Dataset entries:
■ ■ ■ ■ ■
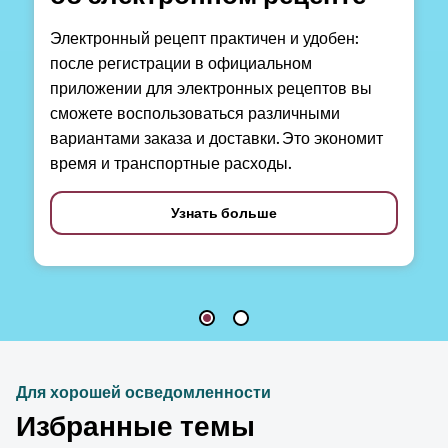
Электронный рецепт практичен и удобен:
после регистрации в официальном
приложении для электронных рецептов вы
сможете воспользоваться различными
вариантами заказа и доставки. Это экономит
время и транспортные расходы.
Узнать больше
Для хорошей осведомленности
Избранные темы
■ ■ ■ ■ ■
> _WHAT THE TASK REQUIRES_: Repeat every record above exactly. The pictures do not belong in the copy.

> _RESULT OF THE TASK_:
Электронный рецепт практичен и удобен:
после регистрации в официальном
приложении для электронных рецептов вы
сможете воспользоваться различными
вариантами заказа и доставки. Это экономит
время и транспортные расходы.
Узнать больше
Для хорошей осведомленности
Избранные темы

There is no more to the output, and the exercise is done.